Ziman Center Research Page Ziman Center Home Page


Research | Research Briefs | Recent Publications

ILLUSTRATIVE WORKING PAPERS AND RESEARCH BRIEFS

The Ziman Center was formed with a mandate to create and administer UCLA’s activities surrounding the topic of real estate.  To further this mandate, The Center has developed a community of scholars who undertake real estate related research.  These Affiliated Faculty are drawn from departments throughout the UCLA campus, including management, economics, law, public policy, urban planning, engineering, and architecture.  The Working Papers Series is made up of research undertaken by the Affiliated Faculty.  The purpose of these papers is to widely distribute the results of this research.  At regular intervals The Ziman Center prepares research briefs that provide insights into research to the wider real estate community.

WP 2007-1: “Housing Wealth, Financial Wealth, and Consumption: New Evidence from Micro Data” by Raphael Bostic, Stuart Gabriel and Gary Painter.

Issue:

The magnitude of the impact of prospective declines in home values on macro economic activity is one of the most important macro economic issues faced by the Nation today.  This paper uses a new data set to estimate the effects of changes in financial and housing wealth on consumption expenditures.  The research finds relatively large housing wealth effects. An important implication of this paper is that the economy may be subject to substantial macro-economic risks from moderate retrenchment in house values.

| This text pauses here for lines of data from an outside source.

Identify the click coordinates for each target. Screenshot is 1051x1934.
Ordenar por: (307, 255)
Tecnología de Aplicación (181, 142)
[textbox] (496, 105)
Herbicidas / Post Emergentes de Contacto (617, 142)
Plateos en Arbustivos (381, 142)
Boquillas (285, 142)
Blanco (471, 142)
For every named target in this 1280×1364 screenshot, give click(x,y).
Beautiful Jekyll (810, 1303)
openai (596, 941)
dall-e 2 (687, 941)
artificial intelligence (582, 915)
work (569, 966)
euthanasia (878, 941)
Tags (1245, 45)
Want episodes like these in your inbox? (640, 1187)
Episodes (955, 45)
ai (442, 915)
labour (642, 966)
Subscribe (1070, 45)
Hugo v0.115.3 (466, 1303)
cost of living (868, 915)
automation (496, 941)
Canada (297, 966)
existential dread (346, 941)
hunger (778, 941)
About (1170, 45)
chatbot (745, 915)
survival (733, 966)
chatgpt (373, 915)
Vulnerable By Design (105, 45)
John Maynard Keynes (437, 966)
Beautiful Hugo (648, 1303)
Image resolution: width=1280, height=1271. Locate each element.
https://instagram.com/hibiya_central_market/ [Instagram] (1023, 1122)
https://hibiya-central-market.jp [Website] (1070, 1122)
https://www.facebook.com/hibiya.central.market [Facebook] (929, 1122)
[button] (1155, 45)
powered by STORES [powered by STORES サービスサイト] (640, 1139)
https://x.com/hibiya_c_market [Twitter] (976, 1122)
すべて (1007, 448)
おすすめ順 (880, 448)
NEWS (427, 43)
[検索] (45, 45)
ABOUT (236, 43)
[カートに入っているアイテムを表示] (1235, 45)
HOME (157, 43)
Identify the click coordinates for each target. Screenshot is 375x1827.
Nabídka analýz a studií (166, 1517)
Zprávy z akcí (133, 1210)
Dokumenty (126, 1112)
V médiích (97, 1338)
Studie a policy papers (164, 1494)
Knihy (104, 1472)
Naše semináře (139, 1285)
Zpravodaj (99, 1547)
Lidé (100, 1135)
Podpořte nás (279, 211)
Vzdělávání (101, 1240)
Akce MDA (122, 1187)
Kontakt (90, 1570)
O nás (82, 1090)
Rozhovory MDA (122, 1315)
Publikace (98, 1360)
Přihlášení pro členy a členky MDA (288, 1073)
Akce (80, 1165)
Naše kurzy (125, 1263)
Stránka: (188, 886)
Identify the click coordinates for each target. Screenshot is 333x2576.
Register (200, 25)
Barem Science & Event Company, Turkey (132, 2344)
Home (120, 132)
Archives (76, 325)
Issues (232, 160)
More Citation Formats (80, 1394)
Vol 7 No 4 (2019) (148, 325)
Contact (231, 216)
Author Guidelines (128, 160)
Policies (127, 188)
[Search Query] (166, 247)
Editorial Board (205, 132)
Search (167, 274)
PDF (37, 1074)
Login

WP 2007-7“Catastrophic Risk and Credit Markets” by Mark J. Garmaise
and Tobias J. Moskowitz

Issue:

The country in general and California in particular, may be entering a period of increases in the probability of catastrophes either from nature or terrorism.  Financial markets can help mitigate these risks by providing insurance and/or by providing a source of funds to finance recovery following a catastrophe (e.g., borrowing).  This paper develops a model of the effects of catastrophic risk on real estate financing and prices and demonstrates that insurance market imperfections can restrict the supply of credit for properties subject to catastrophic risk.  To test the theory the authors undertake an empirical analysis using data on catastrophic earth-quake risk, commercial loans and property prices in the U.S. in the 1990s.  They conclude that inefficiencies in the supply of catastrophe insurance have a substantial ongoing effect on credit markets.  Specifically, the authors conclude that during the 1990’s earthquake risk reduced the provision of bank financing by approximately 22 percent in California.  The authors also argue that, in the absence of appropriate insurance markets, terrorism risk is likely to discourage bank financing of properties in high profile U.S. cities.

WP 2007-8: “The Cross-Sectional Dispersion of Commercial Real Estate Returns and Rent Growth: Time Variation and Economic Fluctuations” by Alberto Plazzi, Walter Torous and Rossen Valkanov

Issue:

The magnitude and determinates of the risk and returns to investments in commercial real estate has and will continue to be of interest to both practitioners and academics.  For equities, time variation in risk that is related to the state of the economy has been found at both the firm and market levels.  Prior to this paper there has been a dearth of research that investigates time variation in the risk associated with investments in commercial real estate.  The author’s analysis is based upon the assumption that the cross-sectional dispersion of returns is a measure of the risk faced by commercial real estate investors. This paper estimates the cross-sectional dispersions of returns and growth in rents for commercial real estate using data for the period 1986 to 2002. Their analysis finds time-varying cross-section variation in the dispersion of returns by property type.  This variation can be explained macroeconomic variables such as the term and credit spreads, inflation, and the short rate of interest. Finally, and possibly most importantly, the authors find evidence that non-market risks are priced for commercial real estate.

WP 2007-12: “Why Do the Poor Live in Cities? The Role of Public Transportation”
by Edward L. Glaeser, Matthew E. Kahn, and Jordan Rappaport

Issue:

The concentration of poverty in central cities is associated with a host of social and economic problems from failing schools to high crime rates. Literature suggest that the concentration of poverty can generate harmful “synergies” that exacerbate the social problems associated with poverty.  The authors objective is to understand the sorting of the poor, within metropolitan areas, into the dense inner cities.  The authors undertake statistical analysis that results in their rejecting the traditional explanation of urban poverty.  They conclude that the income elasticity of demand for land is too low for urban poverty to come from wealthy individuals’ wanting to live where land is cheap (i.e., the income elasticity of demand is not greater than unity).  Next the authors analyze commute times by commuting mode to see if public transportation can explain the sorting of the poor into the city center. Based upon their analysis the authors conclude that the urbanization of poverty comes mainly from better access to
public transportation in central cities.